BGDS is looking for a savvy Data Crawler Engineer to join our growing team of data experts.
As a Data Crawler Engineer, you will be responsible for extracting and ingesting data from websites and external sources using a custom crawling framework. In this role you will own the creation process of these tools, services, and workflows to improve crawl/ scrape analysis, reports and data management. We will rely on you to test the data and the scrape to insure accuracy and quality. You will own the process to identify and rectify any issues with breaks as well as scale scrapes as needed.
You will support our software developers, database architects, data analysts and data scientists on data initiatives and will ensure optimal data delivery architecture is consistent throughout ongoing needs. They must be self-directed and comfortable supporting the data needs of multiple users, systems, and products.
The ideal candidate will be excited by the prospect of optimizing or even re-designing our company’s data architecture to support our next generation of products and data initiatives.

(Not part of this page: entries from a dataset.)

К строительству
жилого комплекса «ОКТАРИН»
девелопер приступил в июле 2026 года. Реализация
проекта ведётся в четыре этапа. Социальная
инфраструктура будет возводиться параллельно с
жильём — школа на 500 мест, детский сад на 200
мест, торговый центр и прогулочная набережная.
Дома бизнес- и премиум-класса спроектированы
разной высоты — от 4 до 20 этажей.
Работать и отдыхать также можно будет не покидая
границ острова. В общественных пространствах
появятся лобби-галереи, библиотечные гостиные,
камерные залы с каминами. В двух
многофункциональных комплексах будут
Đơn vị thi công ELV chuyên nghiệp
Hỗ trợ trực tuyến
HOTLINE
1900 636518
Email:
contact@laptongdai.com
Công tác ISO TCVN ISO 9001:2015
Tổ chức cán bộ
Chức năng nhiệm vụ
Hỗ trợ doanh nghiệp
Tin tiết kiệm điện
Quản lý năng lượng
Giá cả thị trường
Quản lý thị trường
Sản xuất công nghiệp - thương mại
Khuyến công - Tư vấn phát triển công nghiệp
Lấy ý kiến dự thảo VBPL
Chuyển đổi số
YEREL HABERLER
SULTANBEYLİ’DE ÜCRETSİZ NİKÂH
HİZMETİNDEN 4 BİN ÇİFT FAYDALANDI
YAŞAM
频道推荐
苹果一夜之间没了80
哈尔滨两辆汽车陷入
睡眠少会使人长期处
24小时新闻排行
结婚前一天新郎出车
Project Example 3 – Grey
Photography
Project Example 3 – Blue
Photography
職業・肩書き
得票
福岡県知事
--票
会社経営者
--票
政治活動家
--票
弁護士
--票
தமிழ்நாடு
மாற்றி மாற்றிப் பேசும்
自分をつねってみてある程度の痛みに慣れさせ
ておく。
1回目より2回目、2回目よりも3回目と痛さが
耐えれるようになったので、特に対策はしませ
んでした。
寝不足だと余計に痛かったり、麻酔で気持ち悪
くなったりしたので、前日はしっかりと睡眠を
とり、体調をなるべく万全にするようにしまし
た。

We’re in the process of revolutionizing startup financing, and we’re hoping you’ll be part of that experience.
Responsibilities & Duties
- Help to design and implement the data crawling architecture and a large-scale crawling system for BGDS product.
- Work with data and analytics experts to strive for greater functionality in our data gathering system.
- Help to design, implement and maintain web crawlers/ scrapers.
- Discover opportunities for data acquisition.
- Recommend and sometimes implement ways to improve data reliability, efficiency, and quality of data gathering processes.
- Incrementally improve the quality of our offerings.
- Our approach to supervision is very adaptive, which is to say that we are happy to accommodate a variety of personal styles. We are searching for someone who is an independent contributor, but you will also get the support you need when you need it.
Qualifications and Experience
- Ability to work in our Austin office 5 days per week
- A bachelor’s or higher degree in Computer Science, Physics, Statistics, Informatics, Information Systems or another quantitative field.
- 1+ years of work experience in software development.
- 2+ years experience programming and scripting in Python within a production environment.
- Familiarity with Django and Django REST Framework.
- Ability to read and respect robots.txt file.
- Ability to inspect and understand the source code of a web page.
- Experience using HTTP Proxy techniques to protects web scrapers against site ban, IP leak, browser crash, CAPTCHA and proxy failure.
- Experience with techniques and tools for crawling, extracting and processing data (e.g. Scrapy, pandas, SQL, BeautifulSoup, Selenium webdriver, Requests, etc).
- Experience with Unit Testing.
- Experience with relational databases, including Postgres.
- Familiarity with NoSQL databases, including Cassandra or MongoDB.
- Experience with Docker and GCP/AWS.
- Familiarity with industry best practices and code review.
- Experience working with cross-functional teams in a dynamic environment.
- Obsessed with quality and eager to learn
- Experience running large scale web scrapes is ideal.
- Start-up experience is ideal
Salary based on experience - $100K +